Try this beautiful problem from Geometry:Radius of a circle.AMC-10A, 2003. You may use sequential hints to solve the problem

Try this beautiful problem from Geometry based on Circumscribed Circle

Problem on Circumscribed Circle – AMC-10A, 2003- Problem 17


The number of inches in the perimeter of an equilateral triangle equals the number of square inches in the area of its circumscribed circle. What is the radius, in inches, of the circle?

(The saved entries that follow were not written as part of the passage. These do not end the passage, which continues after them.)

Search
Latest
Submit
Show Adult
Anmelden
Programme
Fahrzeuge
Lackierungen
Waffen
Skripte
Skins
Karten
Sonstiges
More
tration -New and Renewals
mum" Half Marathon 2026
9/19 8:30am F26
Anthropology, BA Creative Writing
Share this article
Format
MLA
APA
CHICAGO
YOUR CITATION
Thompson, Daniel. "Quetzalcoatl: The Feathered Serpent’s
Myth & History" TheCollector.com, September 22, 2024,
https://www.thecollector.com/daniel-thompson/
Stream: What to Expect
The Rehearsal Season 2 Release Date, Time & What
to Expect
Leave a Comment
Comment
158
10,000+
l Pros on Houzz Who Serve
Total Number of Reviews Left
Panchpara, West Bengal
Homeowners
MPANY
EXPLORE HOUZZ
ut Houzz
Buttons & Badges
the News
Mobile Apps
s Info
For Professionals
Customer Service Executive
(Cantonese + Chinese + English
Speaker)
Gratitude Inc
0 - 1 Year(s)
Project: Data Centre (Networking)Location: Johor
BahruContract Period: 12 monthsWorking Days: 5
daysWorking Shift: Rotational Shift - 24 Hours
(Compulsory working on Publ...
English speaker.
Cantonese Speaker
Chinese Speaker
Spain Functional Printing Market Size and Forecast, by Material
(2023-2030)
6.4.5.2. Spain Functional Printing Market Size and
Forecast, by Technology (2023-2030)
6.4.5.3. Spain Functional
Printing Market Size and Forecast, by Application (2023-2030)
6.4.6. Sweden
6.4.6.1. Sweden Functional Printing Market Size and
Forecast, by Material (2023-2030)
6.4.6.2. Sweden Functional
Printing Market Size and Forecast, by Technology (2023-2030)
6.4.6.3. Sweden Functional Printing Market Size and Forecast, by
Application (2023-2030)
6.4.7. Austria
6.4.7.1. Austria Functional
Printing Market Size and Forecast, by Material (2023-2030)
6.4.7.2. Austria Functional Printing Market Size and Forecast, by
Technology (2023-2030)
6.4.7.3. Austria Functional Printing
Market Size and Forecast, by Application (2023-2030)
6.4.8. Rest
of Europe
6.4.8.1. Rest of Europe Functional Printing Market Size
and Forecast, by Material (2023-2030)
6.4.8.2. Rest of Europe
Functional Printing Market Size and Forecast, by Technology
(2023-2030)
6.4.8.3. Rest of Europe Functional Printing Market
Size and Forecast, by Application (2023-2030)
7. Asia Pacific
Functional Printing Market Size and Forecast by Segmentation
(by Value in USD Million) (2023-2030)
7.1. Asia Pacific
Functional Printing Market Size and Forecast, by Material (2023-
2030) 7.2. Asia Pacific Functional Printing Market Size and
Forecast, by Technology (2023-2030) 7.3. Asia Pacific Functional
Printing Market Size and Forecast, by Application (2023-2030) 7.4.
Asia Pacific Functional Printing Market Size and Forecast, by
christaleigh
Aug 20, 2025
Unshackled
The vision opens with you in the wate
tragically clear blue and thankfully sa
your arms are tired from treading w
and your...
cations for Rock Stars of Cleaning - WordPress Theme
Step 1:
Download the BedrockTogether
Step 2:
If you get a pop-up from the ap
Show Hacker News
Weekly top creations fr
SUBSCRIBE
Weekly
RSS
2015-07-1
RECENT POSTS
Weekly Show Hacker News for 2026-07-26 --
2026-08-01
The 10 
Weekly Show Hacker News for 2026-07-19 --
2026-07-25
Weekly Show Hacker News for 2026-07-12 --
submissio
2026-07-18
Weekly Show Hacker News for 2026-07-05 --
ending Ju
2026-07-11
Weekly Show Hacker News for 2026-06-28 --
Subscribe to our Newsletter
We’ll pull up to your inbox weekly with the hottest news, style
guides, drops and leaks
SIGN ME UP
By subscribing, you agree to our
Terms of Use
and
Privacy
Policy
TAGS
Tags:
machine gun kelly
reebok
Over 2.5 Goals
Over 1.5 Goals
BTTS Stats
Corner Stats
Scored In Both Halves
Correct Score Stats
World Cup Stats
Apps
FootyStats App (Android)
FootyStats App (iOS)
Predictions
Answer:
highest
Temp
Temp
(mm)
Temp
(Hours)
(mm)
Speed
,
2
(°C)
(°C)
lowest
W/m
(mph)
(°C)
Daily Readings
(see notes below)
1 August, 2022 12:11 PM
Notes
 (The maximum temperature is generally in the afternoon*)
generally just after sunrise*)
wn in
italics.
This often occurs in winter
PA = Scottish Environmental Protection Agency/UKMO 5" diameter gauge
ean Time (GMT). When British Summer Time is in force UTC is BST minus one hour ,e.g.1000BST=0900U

  • \(\frac{5\sqrt3}{\pi}\)
  • \(\frac{3\sqrt3}{\pi}\)
  • \(\frac{3\sqrt3}{2\pi}\)

Key Concepts


Geometry

Triangle

Circle

Check the Answer


Answer: \(\frac{3\sqrt3}{\pi}\)

AMC-10A (2003) Problem 17

Pre College Mathematics

Try with Hints


Circumscribed circle figure

Let ABC is a equilateral triangle which is inscribed in a circle. with center \(O\). and also given that perimeter of an equilateral triangle equals the number of square inches in the area of its circumscribed circle.so for find out the peremeter of Triangle we assume that the side length of the triangle be \(x\) and the radius of the circle be \(r\). then the side of an inscribed equilateral triangle is \(r\sqrt{3}\)=\(x\)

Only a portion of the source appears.